1. **Nature of Target Variable**: The target variable in the problem is a continuous quantity, representing a rate. Regression is well-suited for predicting continuous outcomes and can provide precise, quantifiable predictions, which is essential for tasks like estimating suicide rates.

2. **Interpretability**: Regression models offer valuable interpretability, especially in terms of understanding how changes in independent variables like age, sex, and generation influence the suicide rate. Each coefficient in a regression model represents the expected change in the suicide rate for a unit change in a predictor, assuming other variables are held constant. This can provide insightful and actionable information.

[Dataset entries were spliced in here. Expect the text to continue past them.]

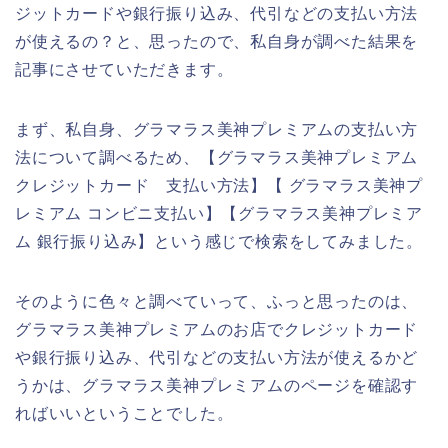
ジットカードや銀行振り込み、代引などの支払い方法
が使えるの？と、思ったので、私自身が調べた結果を
記事にさせていただきます。
まず、私自身、グラマラス美神プレミアムの支払い方
法について調べるため、【グラマラス美神プレミアム
クレジットカード 支払い方法】【 グラマラス美神プ
レミアム コンビニ支払い】【グラマラス美神プレミア
ム 銀行振り込み】という感じで検索をしてみました。
そのように色々と調べていって、ふっと思ったのは、
グラマラス美神プレミアムのお店でクレジットカード
や銀行振り込み、代引などの支払い方法が使えるかど
うかは、グラマラス美神プレミアムのページを確認す
ればいいということでした。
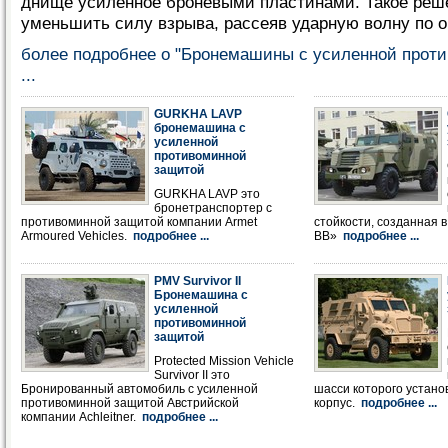
днище усиленное броневыми пластинами. Такое реш
уменьшить силу взрыва, рассеяв ударную волну по о
более подробнее о "Бронемашины с усиленной прот
...
GURKHA LAVP
бронемашина с
усиленной
противоминной
защитой
GURKHA LAVP это
бронетранспортер с
противоминной защитой компании Armet
стойкости, созданная 
Armoured Vehicles.
подробнее ...
ВВ»
подробнее ...
PMV Survivor II
Бронемашина с
усиленной
противоминной
защитой
Protected Mission Vehicle
Survivor II это
Бронированный автомобиль с усиленной
шасси которого устано
противоминной защитой Австрийской
корпус.
подробнее ...
компании Achleitner.
подробнее ...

3. **Subtlety and Nuance in Predictions**: Regression can capture the subtleties and nuances in the data, offering a detailed prediction. This is important in cases like yours where small changes in predictors could significantly influence the outcome.

4. **Model Performance and Suitability**: Based on the tasks in the assignment, the regression model has been tailored to predict a specific rate, aligning closely with the continuous nature of your target variable. This direct alignment often results in better performance for the given task.

In conclusion, while classification could categorize data into discrete classes (like high or low suicide risk), regression provides a more fitting approach for your task of predicting an exact numerical value. Its ability to provide detailed, continuous outputs and the interpretability of its results makes it the recommended choice for your machine learning customer in this scenario.